• **TASK**: A single number is wanted: how many lines of the data include the string "enable".

#####

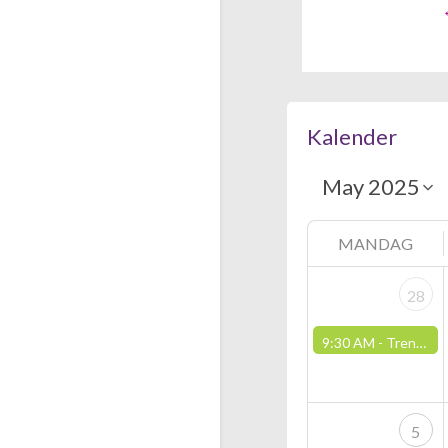
Kalender
MANDAG
28
9:30 AM -
Trening og fysisk aktivitet på pusterommet (Vardesenteret)
5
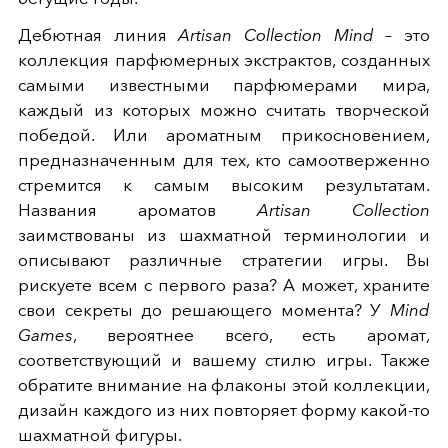
Дебютная линия
Artisan Collection Mind
– это
коллекция парфюмерных экстрактов, созданных
самыми известными парфюмерами мира,
каждый из которых можно считать творческой
победой. Или ароматным прикосновением,
предназначенным для тех, кто самоотверженно
стремится к самым высоким результатам.
Названия ароматов
Artisan Collection
заимствованы из шахматной терминологии и
описывают различные стратегии игры. Вы
рискуете всем с первого раза? А может, храните
свои секреты до решающего момента? У
Mind
Games
, вероятнее всего, есть аромат,
соответствующий и вашему стилю игры. Также
обратите внимание на флаконы этой коллекции,
дизайн каждого из них повторяет форму какой-то
шахматной фигуры.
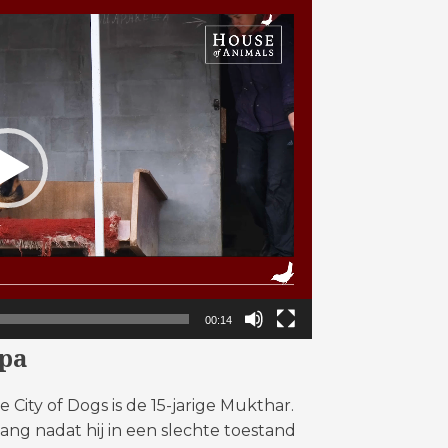
00:14
opa
the City of Dogs is de 15-jarige Mukthar.
ang nadat hij in een slechte toestand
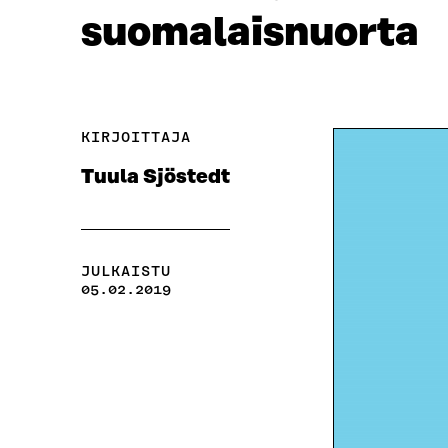
suomalaisnuorta
KIRJOITTAJA
Tuula Sjöstedt
JULKAISTU
05.02.2019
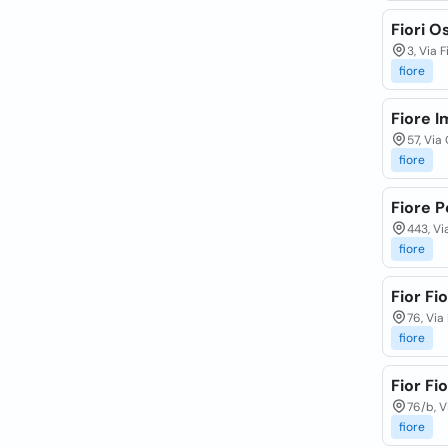
Fiori O
3, Via F
fiore
Fiore I
57, Via
fiore
Fiore P
443, Vi
fiore
Fior Fi
76, Via
fiore
Fior Fi
76/b, V
fiore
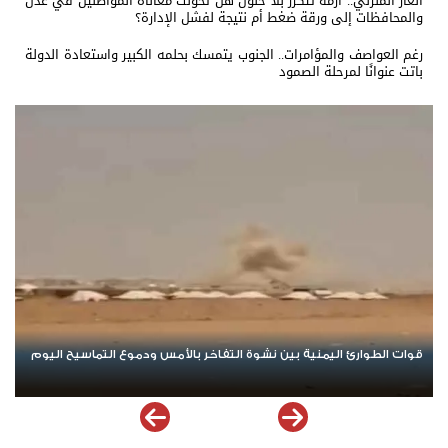
الغاز المنزلي.. أزمة تتكرر بلا حلول هل تحولت معاناة المواطنين في عدن
والمحافظات إلى ورقة ضغط أم نتيجة لفشل الإدارة؟
رغم العواصف والمؤامرات.. الجنوب يتمسك بحلمه الكبير واستعادة الدولة
باتت عنوانًا لمرحلة الصمود
تصعيد جديد يهز مأرب وحضرموت.. الهجوم الحوثي يخلط الأوراق ويعيد
البلد إلى حافة المواجهة الشاملة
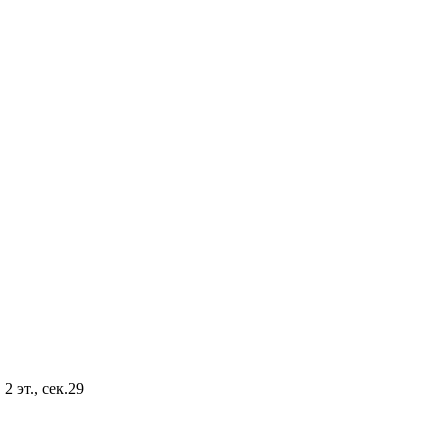
2 эт., сек.29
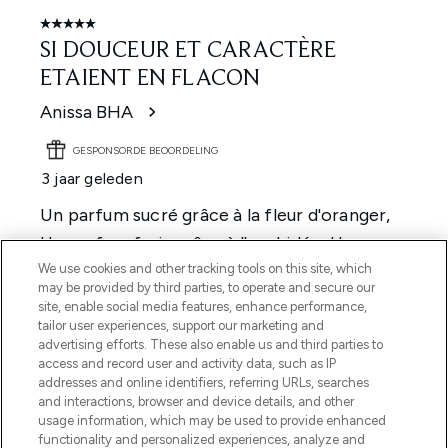
We use cookies and other tracking tools on this site, which
may be provided by third parties, to operate and secure our
site, enable social media features, enhance performance,
tailor user experiences, support our marketing and
advertising efforts. These also enable us and third parties to
access and record user and activity data, such as IP
addresses and online identifiers, referring URLs, searches
and interactions, browser and device details, and other
usage information, which may be used to provide enhanced
functionality and personalized experiences, analyze and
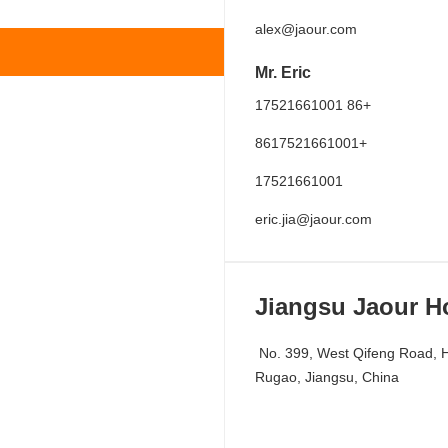
alex@jaour.com
Mr. Eric
+86 17521661001
+8617521661001
17521661001
eric.jia@jaour.com
Jiangsu Jaour Ho
No. 399, West Qifeng Road, High-tech Development Zone, 
Rugao, Jiangsu, China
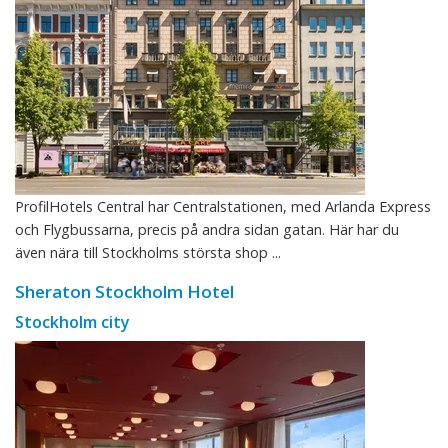
ProfilHotels Central har Centralstationen, med Arlanda Express
och Flygbussarna, precis på andra sidan gatan. Här har du
även nära till Stockholms största shop ...
Sheraton Stockholm Hotel
Stockholm city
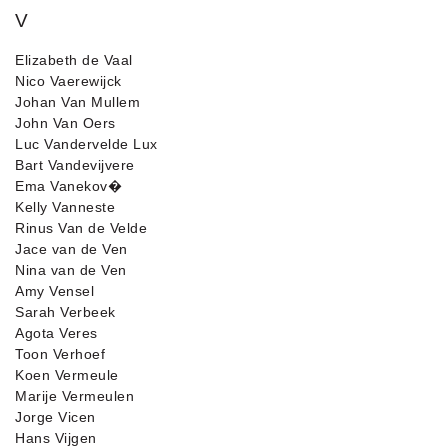
V
Elizabeth de Vaal
Nico Vaerewijck
Johan Van Mullem
John Van Oers
Luc Vandervelde Lux
Bart Vandevijvere
Ema Vanekov�
Kelly Vanneste
Rinus Van de Velde
Jace van de Ven
Nina van de Ven
Amy Vensel
Sarah Verbeek
Agota Veres
Toon Verhoef
Koen Vermeule
Marije Vermeulen
Jorge Vicen
Hans Vijgen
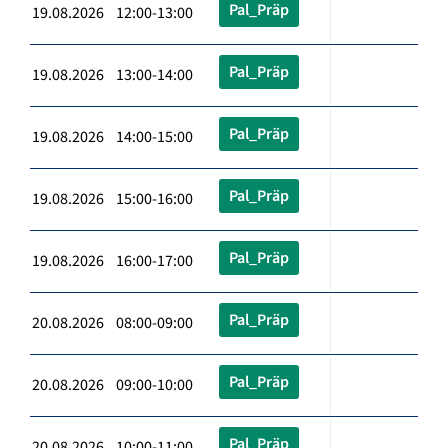
Pal_Präp
19.08.2026 12:00-13:00
Pal_Präp
19.08.2026 13:00-14:00
Pal_Präp
19.08.2026 14:00-15:00
Pal_Präp
19.08.2026 15:00-16:00
Pal_Präp
19.08.2026 16:00-17:00
Pal_Präp
20.08.2026 08:00-09:00
Pal_Präp
20.08.2026 09:00-10:00
Pal_Präp
20.08.2026 10:00-11:00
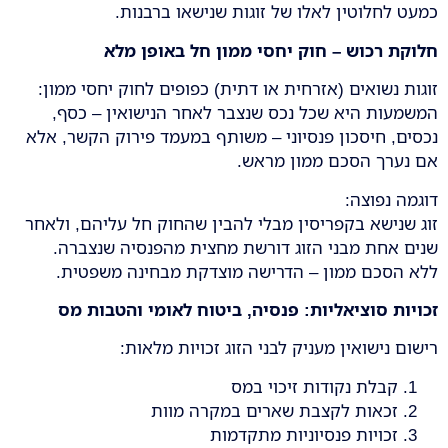
כמעט לחלוטין לאלו של זוגות שנישאו ברבנות.
חלוקת רכוש – חוק יחסי ממון חל באופן מלא
זוגות נשואים (אזרחית או דתית) כפופים לחוק יחסי ממון:
המשמעות היא שכל נכס שנצבר לאחר הנישואין – כסף,
נכסים, חיסכון פנסיוני – משותף במעמד פירוק הקשר, אלא
אם נערך הסכם ממון מראש.
דוגמה נפוצה:
זוג שנישא בקפריסין מבלי להבין שהחוק חל עליהם, ולאחר
שנים אחת מבני הזוג דורשת מחצית מהפנסיה שנצברה.
ללא הסכם ממון – הדרישה מוצדקת מבחינה משפטית.
זכויות סוציאליות: פנסיה, ביטוח לאומי והטבות מס
רישום נישואין מעניק לבני הזוג זכויות מלאות:
קבלת נקודות זיכוי במס
זכאות לקצבת שארים במקרה מוות
זכויות פנסיוניות מתקדמות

#####

• **ANSWER TO THIS EXERCISE**: 2